● **Work request**:
Consider the listing below. Extract exactly the lines from the line containing "Recent Discussions" to the line containing "Aug 03, 2026", both included.

** Opening Source material block **

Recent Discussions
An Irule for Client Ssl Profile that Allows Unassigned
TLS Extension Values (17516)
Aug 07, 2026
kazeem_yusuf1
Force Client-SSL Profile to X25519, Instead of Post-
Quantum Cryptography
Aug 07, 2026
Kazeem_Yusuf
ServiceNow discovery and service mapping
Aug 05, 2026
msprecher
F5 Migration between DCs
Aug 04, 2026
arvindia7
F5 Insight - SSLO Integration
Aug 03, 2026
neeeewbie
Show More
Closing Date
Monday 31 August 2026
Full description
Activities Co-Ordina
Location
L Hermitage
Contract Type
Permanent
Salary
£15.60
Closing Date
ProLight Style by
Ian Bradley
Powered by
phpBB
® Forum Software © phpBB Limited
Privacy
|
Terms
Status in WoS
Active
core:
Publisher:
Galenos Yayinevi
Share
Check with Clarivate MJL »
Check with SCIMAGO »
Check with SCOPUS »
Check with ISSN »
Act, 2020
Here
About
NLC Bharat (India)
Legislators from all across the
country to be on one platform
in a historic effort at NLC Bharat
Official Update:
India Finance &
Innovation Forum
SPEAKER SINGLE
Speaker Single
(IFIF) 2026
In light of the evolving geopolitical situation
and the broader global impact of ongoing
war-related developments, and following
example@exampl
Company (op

** Closing Source material block **
** Opening Source material block **

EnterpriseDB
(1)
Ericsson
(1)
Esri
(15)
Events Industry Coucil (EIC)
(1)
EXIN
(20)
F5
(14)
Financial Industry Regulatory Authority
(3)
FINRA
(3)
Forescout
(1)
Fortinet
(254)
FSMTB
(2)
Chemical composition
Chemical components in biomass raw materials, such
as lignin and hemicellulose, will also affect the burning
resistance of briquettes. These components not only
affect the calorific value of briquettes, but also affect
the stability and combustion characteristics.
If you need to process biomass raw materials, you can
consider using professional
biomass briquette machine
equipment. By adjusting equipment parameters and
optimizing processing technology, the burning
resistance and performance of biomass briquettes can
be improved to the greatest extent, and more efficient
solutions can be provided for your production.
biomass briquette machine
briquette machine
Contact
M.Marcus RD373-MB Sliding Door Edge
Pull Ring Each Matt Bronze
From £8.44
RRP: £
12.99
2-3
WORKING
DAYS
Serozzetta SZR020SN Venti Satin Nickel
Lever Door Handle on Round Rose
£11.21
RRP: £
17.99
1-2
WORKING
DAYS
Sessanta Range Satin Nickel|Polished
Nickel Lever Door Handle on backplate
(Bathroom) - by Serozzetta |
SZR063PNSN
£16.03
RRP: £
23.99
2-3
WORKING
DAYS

** Closing Source material block **
** Opening Source material block **

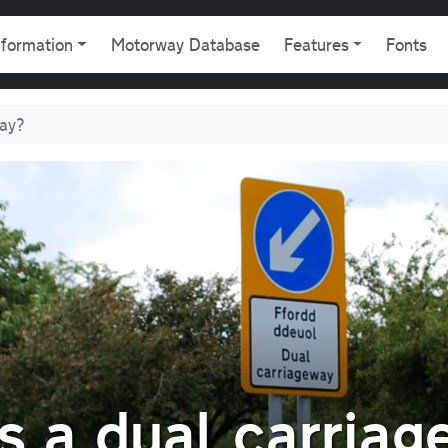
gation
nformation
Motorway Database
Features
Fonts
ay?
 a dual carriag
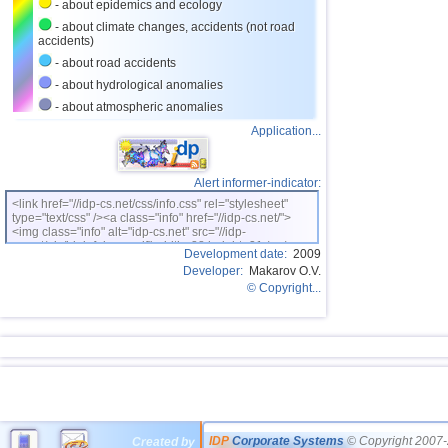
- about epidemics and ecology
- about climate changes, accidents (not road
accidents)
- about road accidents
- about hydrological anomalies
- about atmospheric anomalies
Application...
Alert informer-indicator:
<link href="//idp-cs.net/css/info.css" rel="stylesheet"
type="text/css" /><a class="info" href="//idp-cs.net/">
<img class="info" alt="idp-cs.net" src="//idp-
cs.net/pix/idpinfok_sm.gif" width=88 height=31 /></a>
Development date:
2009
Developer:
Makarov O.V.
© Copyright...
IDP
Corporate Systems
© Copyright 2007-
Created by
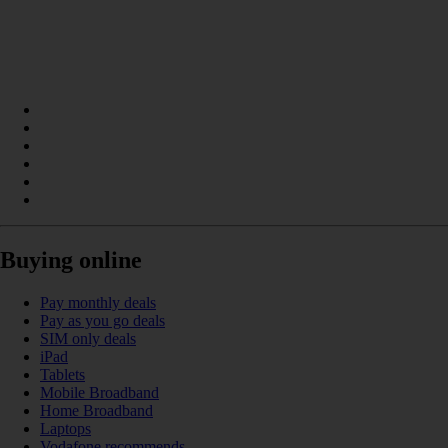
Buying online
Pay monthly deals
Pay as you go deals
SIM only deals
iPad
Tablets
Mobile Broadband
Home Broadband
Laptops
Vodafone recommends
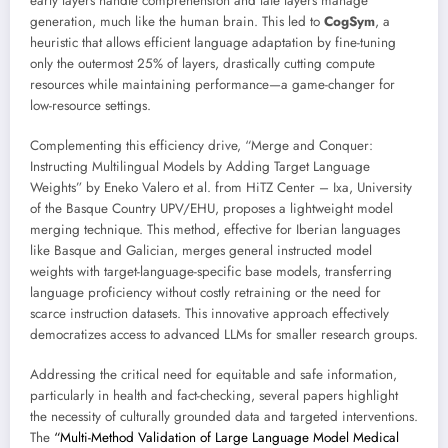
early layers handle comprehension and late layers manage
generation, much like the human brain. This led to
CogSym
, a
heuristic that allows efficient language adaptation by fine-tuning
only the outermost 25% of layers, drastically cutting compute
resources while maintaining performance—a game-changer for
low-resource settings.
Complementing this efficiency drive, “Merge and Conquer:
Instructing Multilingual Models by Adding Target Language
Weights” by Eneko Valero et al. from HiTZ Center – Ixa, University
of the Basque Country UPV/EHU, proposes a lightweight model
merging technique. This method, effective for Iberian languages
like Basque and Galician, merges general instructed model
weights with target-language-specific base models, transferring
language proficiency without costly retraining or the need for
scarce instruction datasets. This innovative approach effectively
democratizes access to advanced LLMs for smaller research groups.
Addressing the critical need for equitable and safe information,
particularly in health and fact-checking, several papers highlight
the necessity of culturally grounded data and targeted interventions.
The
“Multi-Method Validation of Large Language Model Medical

** Closing Source material block **

● **Expected answer**:
Recent Discussions
An Irule for Client Ssl Profile that Allows Unassigned
TLS Extension Values (17516)
Aug 07, 2026
kazeem_yusuf1
Force Client-SSL Profile to X25519, Instead of Post-
Quantum Cryptography
Aug 07, 2026
Kazeem_Yusuf
ServiceNow discovery and service mapping
Aug 05, 2026
msprecher
F5 Migration between DCs
Aug 04, 2026
arvindia7
F5 Insight - SSLO Integration
Aug 03, 2026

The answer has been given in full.